Vietnam is delaying plans to build a north-south express railway system with trains that travel 350 kilometers an hour, diverting funds to a broad gauge railway capable of running trains at about half that speed.
The 1.435-meter, double-track and electric railway will allow trains to run at between 160 and 200 km per hour, transport minister Dinh La Thang said at a Hanoi meeting with Japanese sponsor JICA last weekend, Saigon Tiep Thi reported.
Vietnam currently uses a one-meter, single-track gauge railway. The system, which was developed more than a hundred years ago during the French colonial period, does not allow trains to run at high speeds. Trips between Hanoi and Ho Chi Minh City take 29 hours each way, which has been reduced from 72 hours more than a decade ago thanks to a shorter route with fewer stops.
Experts from JICA said at the meeting they estimated the new broad gauge railway would triple both the number of passengers and the amount of freight on the north-south route.

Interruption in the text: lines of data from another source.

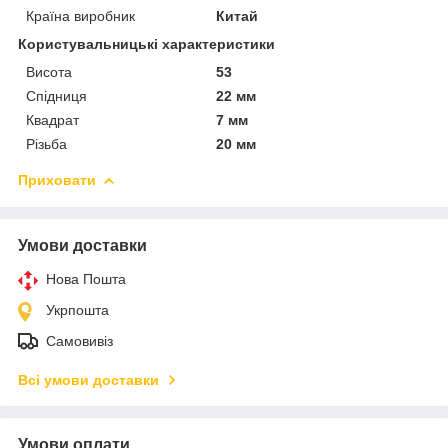
Країна виробник
Китай
Користувальницькі характеристики
Висота
53
Спідниця
22 мм
Квадрат
7 мм
Різьба
20 мм
Приховати
Умови доставки
Нова Пошта
Укрпошта
Самовивіз
Всі умови доставки
Умови оплати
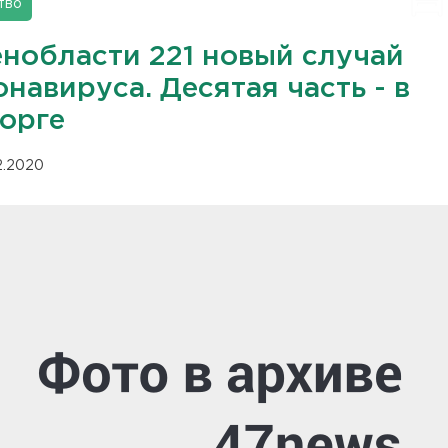
тво
енобласти 221 новый случай
навируса. Десятая часть - в
орге
12.2020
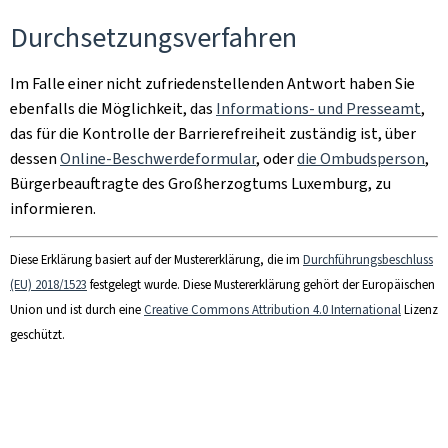
Durchsetzungsverfahren
Im Falle einer nicht zufriedenstellenden Antwort haben Sie
ebenfalls die Möglichkeit, das
Informations- und Presseamt
,
das für die Kontrolle der Barrierefreiheit zuständig ist, über
dessen
Online-Beschwerdeformular
, oder
die Ombudsperson
,
Bürgerbeauftragte des Großherzogtums Luxemburg, zu
informieren.
Diese Erklärung basiert auf der Mustererklärung, die im
Durchführungsbeschluss
(EU) 2018/1523
festgelegt wurde. Diese Mustererklärung gehört der Europäischen
Union und ist durch eine
Creative Commons Attribution 4.0 International
Lizenz
geschützt.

It would cost around US$40 billion to renovate locomotives and carriages for trains to operate at 200 km/hour on old railroads.
"That is roughly the same expense for building a brand new railway," they said.
Japanese experts said a north-south express railway would be practical financially by 2030, and suggested Vietnam begin with two sections the 280 kilometers between Hanoi and the north central town of Vinh, and the 360 kilometers separating Ho Chi Minh City from the south central resort town of Nha Trang.
Building the two sections will cost $21.4 billion, expected to be 6.3 percent of the country's GDP in 2030.
Along with the construction of the new broad gauge railway, Vietnam also plans to improve its current railways to guarantee speeds of 90 km/h for passenger trains and 60 km/h for freight trains, which will cost around $1.8 billion.
"The north-south railway has become out of date after more than 100 years in use. But the country is still poor so we cannot throw away a torn shirt as we still need to wear it every day," Thang said at the meeting.
The current state of Vietnam's trains has caused them to lose much of the transport business to trucks and planes.
Official statistics show that the railway share of cargo transportation plunged from 27.9 percent in 1996 to 4.1 percent in 2011, while its share of the passenger transport market plummeted from 7.9 to 1.8 percent over the same period.